Here is a constantly updating set of resources that I have found useful and think will help to prime you with working with 'high dimensional data'. I will keep updating the table as you go along, but please add to the list and put your own notes in if you recommend something you have found. This field is constantly developing, and the techniques described are used in a spectrum of disciplines, so you may find answers to your questions on websites not immediately obvious to you!

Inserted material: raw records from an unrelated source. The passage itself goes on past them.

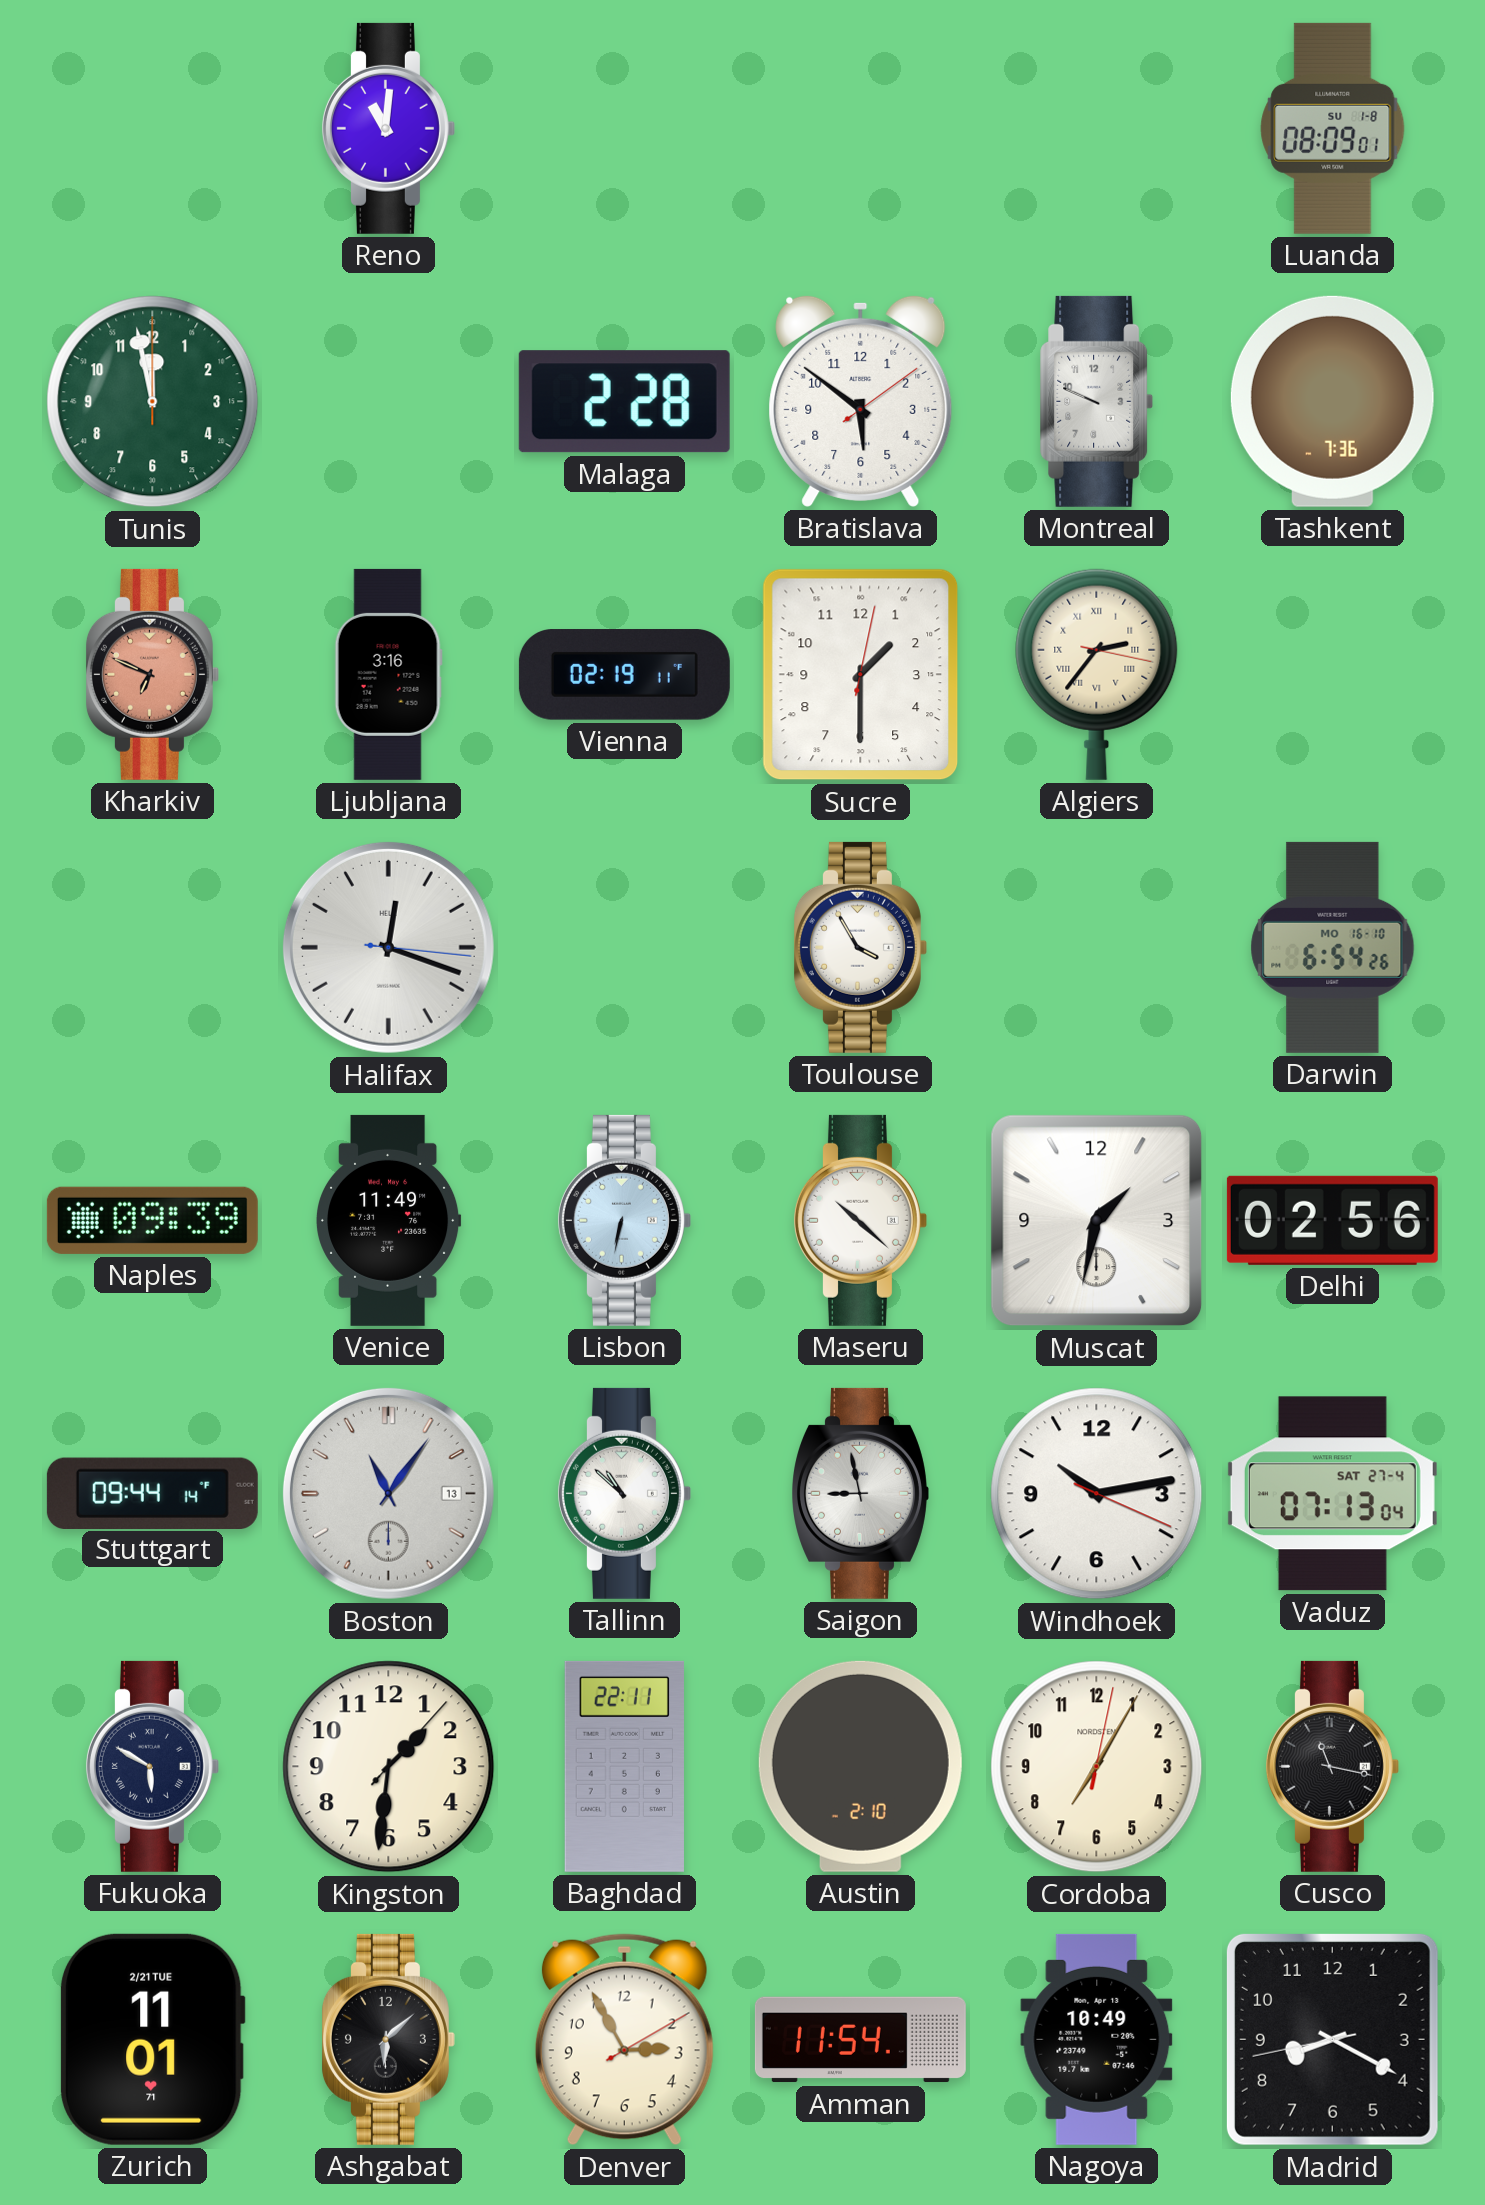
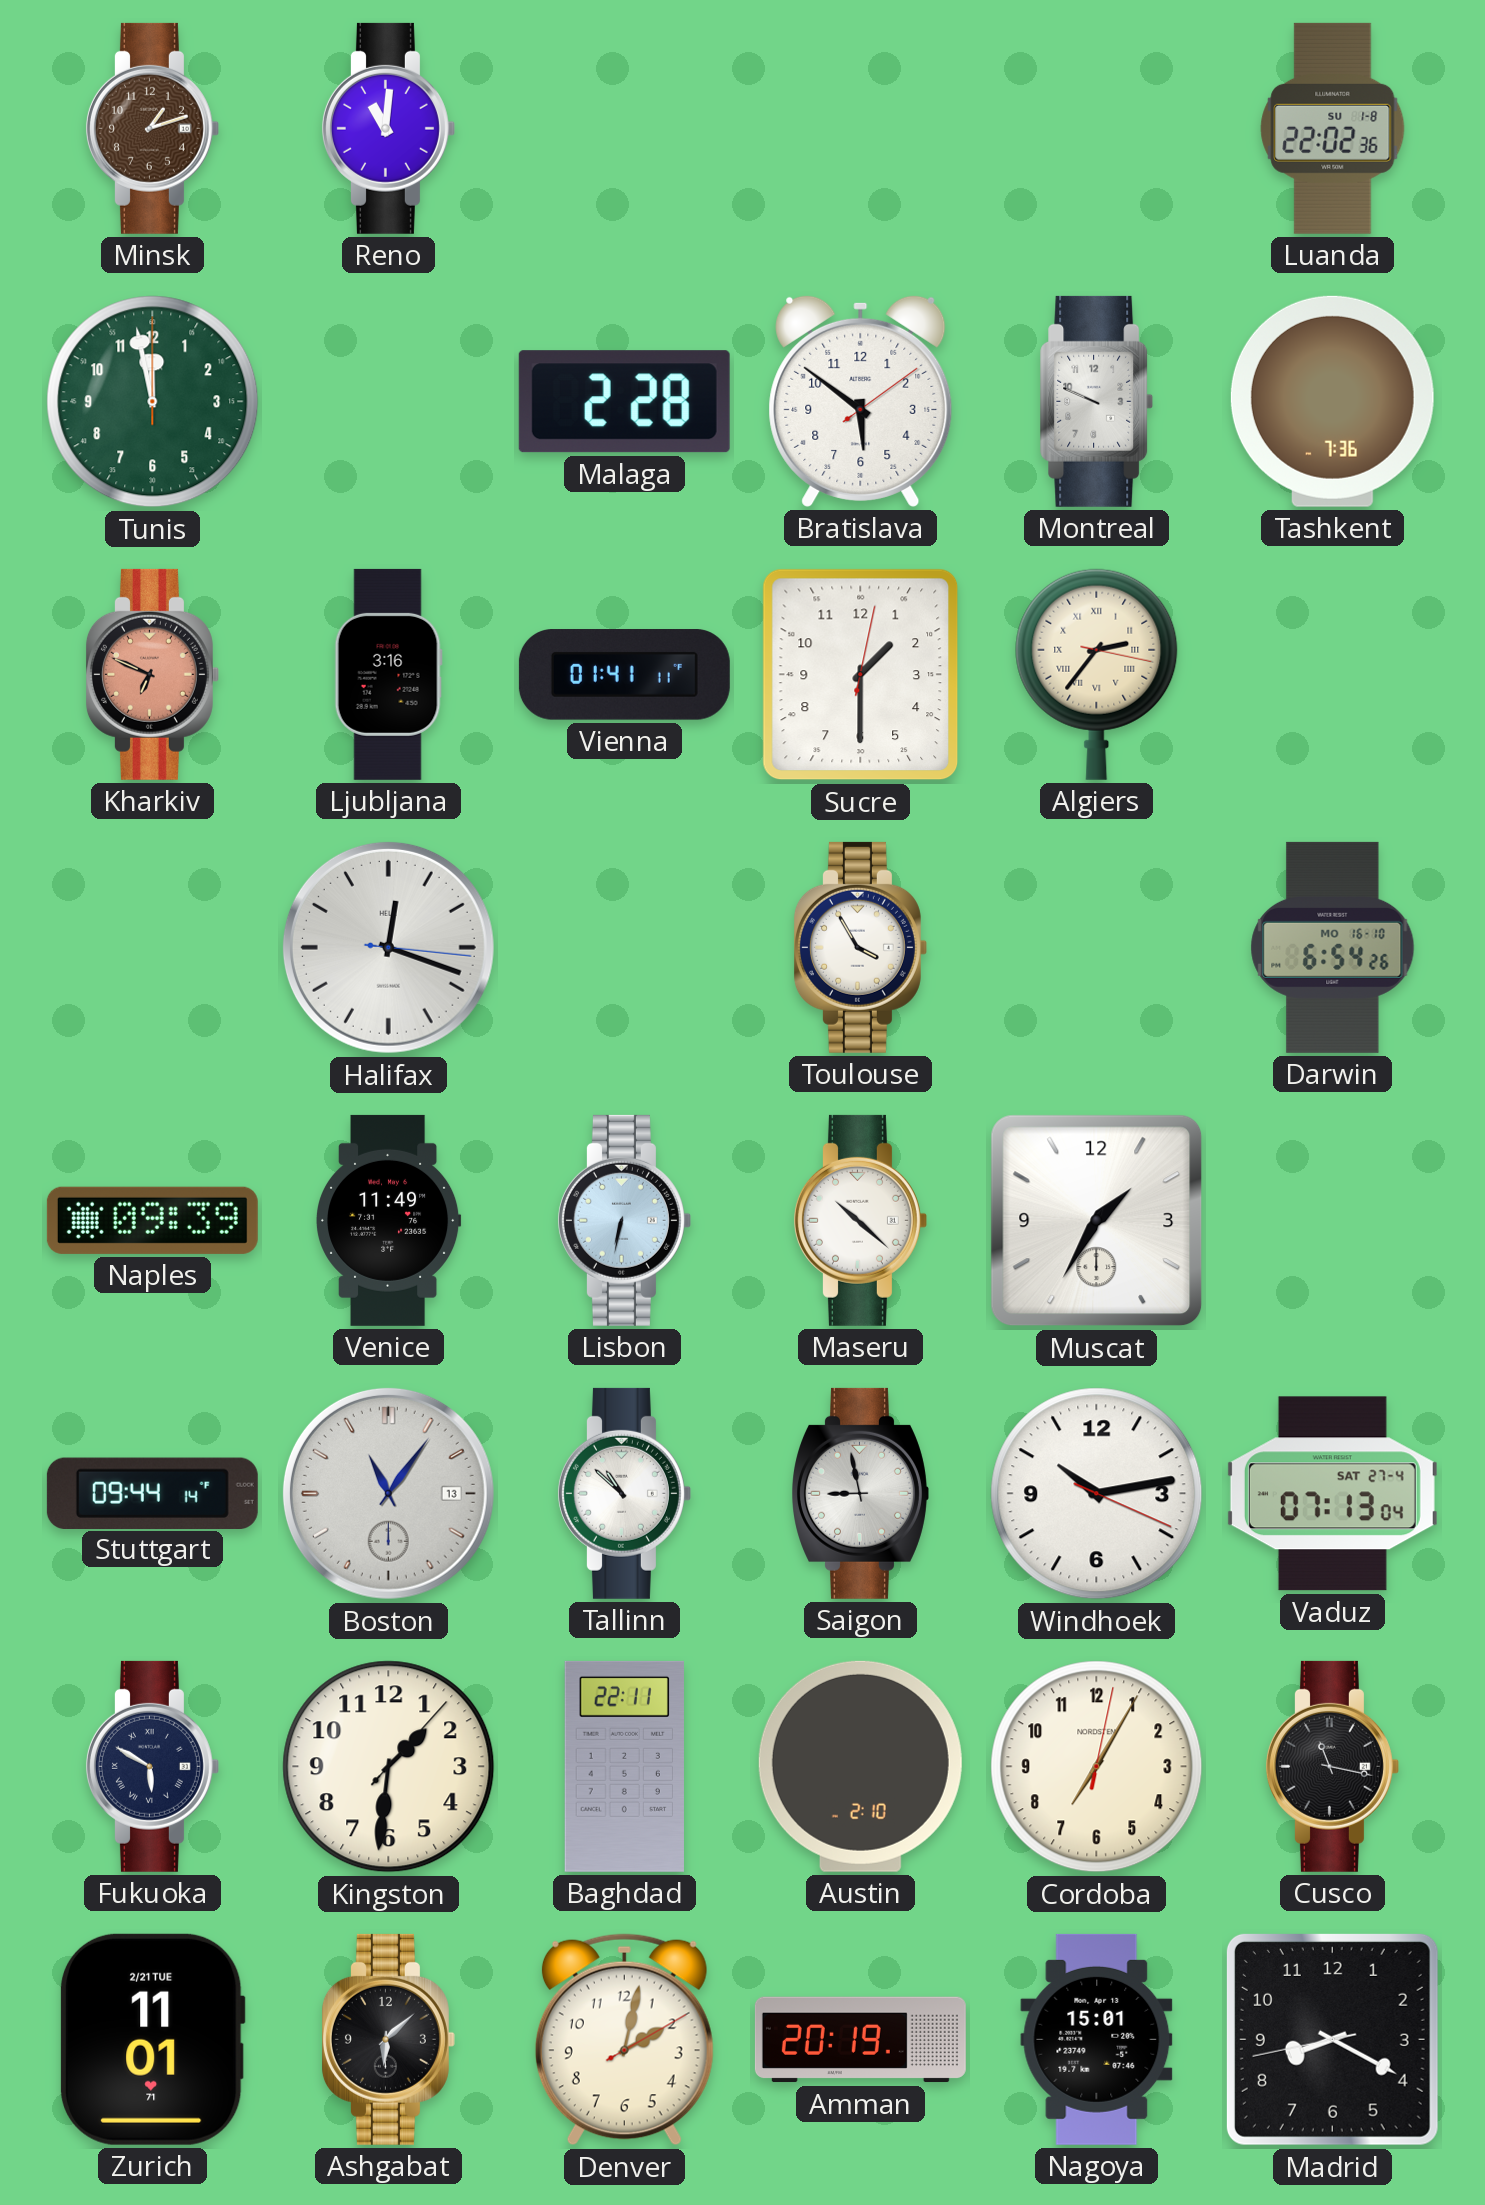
Minsk: none -> 1:12
Luanda: 08:09 -> 22:02
Vienna: 02:19 -> 01:41
Muscat: 1:32 -> 1:35
Delhi: 02:56 -> none
Denver: 2:55 -> 2:02
Amman: 11:54 -> 20:19
Nagoya: 10:49 -> 15:01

  • Please sign up for an Amazon Web Services account using your educational email address, to access their 'free tier', where you can experiment. Please then join 'AWS Educate', so you can obtain free credits for your account, to use more powerful hardware. On AWS, always use 'Europe - London (EU-West-2)'. Set up a t2.micro (free-tier) 'EC2' instance, with 30GB (free-tier) of 'EBS' storage. If this is confusing, I agree! Google helps a lot.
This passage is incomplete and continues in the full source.